Tout le journal est ainsi parsemé de petites piques envers les prétendus adeptes du 26'' (comme le titre "Chêne ou hêtre?" en page 76, décrivant le choix du type de bois à utiliser pour le cercueil des 26'', on voit le niveau de ce torchon). Tant de puérilité, dans un journal à destination d'adultes me fait rire, mais m'agace en même temps : pour la presse mainstream, être réactionnaire, c'est s'opposer aux changements dictés par la loi du marché ; en revanche, lorsque l'on demande un changement dans les habitudes de consommation - par exemple dans le vélo, une production écologique et éthique - on est has been ou, comme c'est écrit, "aficionados" d'objets "désuets". Ainsi, Vélo Vert (ah, le greenwashing dans toute sa splendeur), glorifie le changement marketing ("Le 29 a ouvert les esprits et la voie...", Sebastien Corradini), mais passe sous silence l'ABSENCE de changement quant aux aspects écologiques, éthiques et sociaux liés intrinsèquement aux belles machines qui couvrent ses pages (cadres alu ou carbone fait en Asie, impacts environnementaux et sociaux, etc.). Faut pas fâcher les annonceurs... Pourtant, par exemple dans la presse spécialisée de photographie que je lis aussi, il arrive que certains ne s'en privent pas, de froisser les constructeurs...
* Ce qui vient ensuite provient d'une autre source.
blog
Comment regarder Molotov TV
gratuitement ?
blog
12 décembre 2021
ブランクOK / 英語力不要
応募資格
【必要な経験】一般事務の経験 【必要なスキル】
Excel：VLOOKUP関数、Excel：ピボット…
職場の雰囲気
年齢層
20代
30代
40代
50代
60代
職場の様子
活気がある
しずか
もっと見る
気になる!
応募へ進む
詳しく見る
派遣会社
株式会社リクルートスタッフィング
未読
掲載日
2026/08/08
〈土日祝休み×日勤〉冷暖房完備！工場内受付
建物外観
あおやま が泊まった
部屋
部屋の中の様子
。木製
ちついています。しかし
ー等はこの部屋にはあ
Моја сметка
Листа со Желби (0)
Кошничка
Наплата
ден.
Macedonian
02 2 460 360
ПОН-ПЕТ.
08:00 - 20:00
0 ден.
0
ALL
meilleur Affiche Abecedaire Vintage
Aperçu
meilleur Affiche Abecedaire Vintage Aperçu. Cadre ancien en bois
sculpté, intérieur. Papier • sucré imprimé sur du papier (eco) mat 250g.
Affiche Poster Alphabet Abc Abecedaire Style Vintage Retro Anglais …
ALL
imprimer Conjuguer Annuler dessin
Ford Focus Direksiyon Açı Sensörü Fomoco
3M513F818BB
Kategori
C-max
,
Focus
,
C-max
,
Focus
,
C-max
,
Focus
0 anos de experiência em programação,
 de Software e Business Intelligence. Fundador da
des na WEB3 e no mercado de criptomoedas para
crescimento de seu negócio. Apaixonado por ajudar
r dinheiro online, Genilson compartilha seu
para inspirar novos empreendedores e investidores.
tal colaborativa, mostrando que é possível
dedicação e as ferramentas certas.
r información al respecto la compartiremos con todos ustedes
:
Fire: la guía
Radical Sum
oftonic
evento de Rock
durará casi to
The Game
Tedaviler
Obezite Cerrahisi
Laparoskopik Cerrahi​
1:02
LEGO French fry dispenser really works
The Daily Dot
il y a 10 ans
Le vélo, pas toujours si écolo!

Bref! Pratiquer le vélo, c'est bon pour la santé et écologique (pourvu que l'on exige pas de lourdes infrastructures en montagne pour la pratique extrême) ; je n'ai pas tourné ma veste avec mon titre provocateur. Ce que je voulais souligner, c'est que le vélo, en tant qu'objet, peut être très loin de l'idéal écologique qu'on lui prête habituellement (énergie grise, délocalisations, marketing agressif et politique du court terme).

Mon expérience obtenue avec mon projet "Scapin Blato" de vélo "responsable" m'a appris que la traçabilité des pièces et composants était parfois aléatoire (pas facile de savoir d'où ils proviennent, et dans quelles conditions ils ont été produits). Le recours aux pièces de récupération, qu'on peut trouver facilement dans les fourrières (à Genève : http://www.fourriere-velo-ge.ch/) ou sur les sites d'enchères ou de petites annonces, permet en parti de se défaire du poids de la société de consommation, tout en se montant un vélo "haut de gamme" qu'on ne voit pas partout (comme mon Scapin). Mais l'arrivée de nouveaux standards de roues qui, dans l'immédiat, pourrait être une aubaine pour trouver du matériel compatible 26'', risque de rendre sur le long terme difficile l'entretien et la maintenance de nos VTT et autres vélos 26'' "désuets". Elle illustre aussi que même un moyen de locomotion et un sport a priori aussi écologique que le vélo n'échappe pas à "l'obsolescence", fusse-t-elle, par le truchement du marketing, artificiellement "programmée".

Soyez donc prudents, aussi bien si vous vous mettez au merveilleux sport qu'est le vélo, que si vous vous mettez au "vélotaf" : ne tombez pas dans le piège du marketing!!!